Ms Wade said Magson had stabbed Mr Knight after he had been kicking at her front door “in circumstances where the deceased had been violent to her earlier in the evening”.
She submitted that Magson’s condition “substantially impaired her ability to exercise self-control and that the EUPD provides an explanation for her conduct and was a significant contributory factor causing the applicant to stab the deceased”.
That evidence, Ms Wade argued, meant it is “more likely than not that, at the time of the offence, the appellant was suffering from diminished responsibility”.

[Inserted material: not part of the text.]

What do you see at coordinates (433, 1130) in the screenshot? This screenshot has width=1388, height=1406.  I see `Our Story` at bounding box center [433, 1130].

Ms Wade said psychiatric experts who had been instructed before Magson’s trial now agreed “that the appellant’s EUPD was the result of her childhood experiences which included exposure to domestic violence”.
She added that the experts also concluded that “the defence of diminished responsibility ... would have been available to her”.
Ms Wade also argued that Magson was unable to participate fully in her trial, saying her “impoverished verbal reasoning skills, EUPD and social communication difficulties” had compromised her ability to properly instruct her lawyers.
William Hughes QC is opposing Magson’s appeal on behalf of the prosecution.
In written submissions, he said the evidence relied upon could have been obtained before or at the time of trial, rather than post-conviction.
Mr Hughes argued that Magson “did effectively participate in her trial”, and was able to “make important decisions affecting the trial process”.
The appeal is being supported by the Justice for Women group, which previously campaigned for Sally Challen, whose murder conviction was overturned by the Court of Appeal earlier this year because of her husband’s abuse.
Speaking outside the Royal Courts of Justice ahead of the appeal, Magson’s mother, Joanne Smith, said the Challen case had brought issues around domestic violence “to the surface”.
She added: “I think people are starting to realise that abuse is not just black eyes and broken bones.”
Mrs Challen’s son, David, who was also outside court ahead of the hearing, said there had been a “definite shift in our understanding as a society of the mental impact victims of abuse suffer”.
He added that it was important to stand with other victims of domestic abuse and “male violence”.
Lord Justice Fulford, Mr Justice William Davis and Mr Justice Johnson reserved their judgment to a later date.